From 1990 to 2000, the population of Silicon Valley, which encompasses parts of four counties, grew 12.6 percent to 2,370,120 people. By 2010, the growth rate is expected to be only 10.8 percent for a total of 2,625,219 people. 

The slower growth means communities will be better able to help their infrastructure, such as water and sewage lines, transportation systems and schools, keep pace with development, according to the report. But it still has a potential to harm the environment. 

“Just because our growth is declining doesn’t automatically mean it’s better for the environment,” said Joyce Taylor, Bay Area Regional president of Pacific Bell and member of the manufacturing group. 

If special attention isn’t paid to air and water, the protection of open space and the reduction of waste, then air and water quality could be severely diminished, habitat for species could be threatened, and landfills could become crowded and toxic. The report advocates monitoring these aspects of growth over the next 10 years. 

“This growth puts significant constraint on air, water and land resources,” Taylor said. “As we continue to improve our infrastructure, we need to make sure these improvements don’t negatively impact the environment.” 
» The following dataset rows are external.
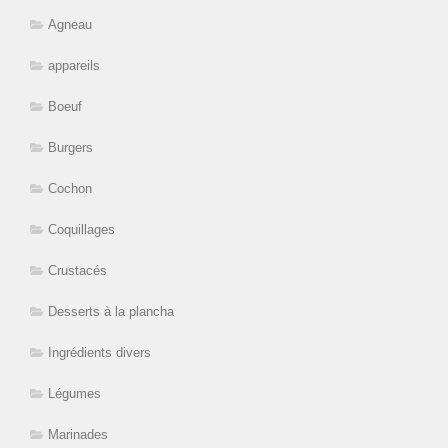
Agneau
appareils
Boeuf
Burgers
Cochon
Coquillages
Crustacés
Desserts à la plancha
Ingrédients divers
Légumes
Marinades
Air quality officials in Silicon Valley have not yet presented state and federal regulatory agencies with an acceptable plan for cleaning up the air. The Bay Area could lose more than $1 billion in federal highway funds for 30 projects if it doesn’t come up with a plan that meets approval. 
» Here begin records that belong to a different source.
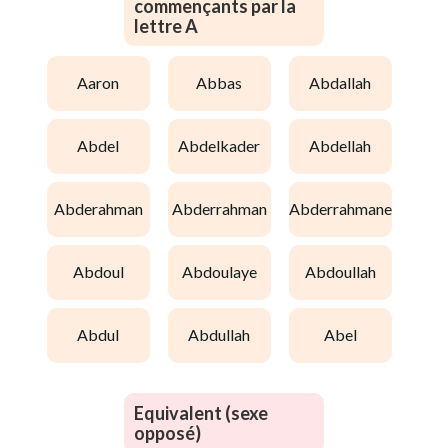
commençants par la
lettre A
aaron
abbas
abdallah
abdel
abdelkader
abdellah
abderahman
abderrahman
abderrahmane
abdoul
abdoulaye
abdoullah
abdul
abdullah
abel
Equivalent (sexe
opposé)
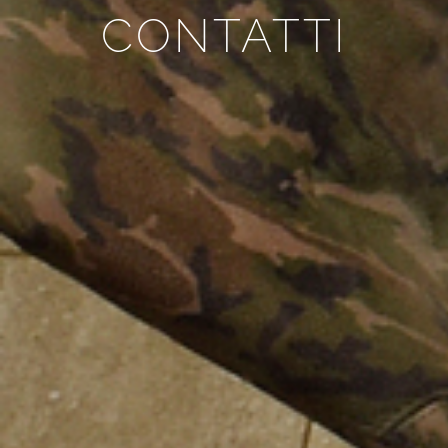
CONTATTI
Water is scarce and many of the region’s waterways are polluted by metal particles, oil, pesticides, debris and other contaminants. 

The report cites possible ways to sustain air and water resources, such as telecommuting and increased use of public transportation for air quality, and recycling water. 

“Industry has an incentive to be more sustainable because it benefits them economically,” said Terry Watt, of the Silicon Valley Conservation Council. 

Some businesses already use these tactics, and doing more will actually help companies because they’ll have more resources to draw from, Watt said.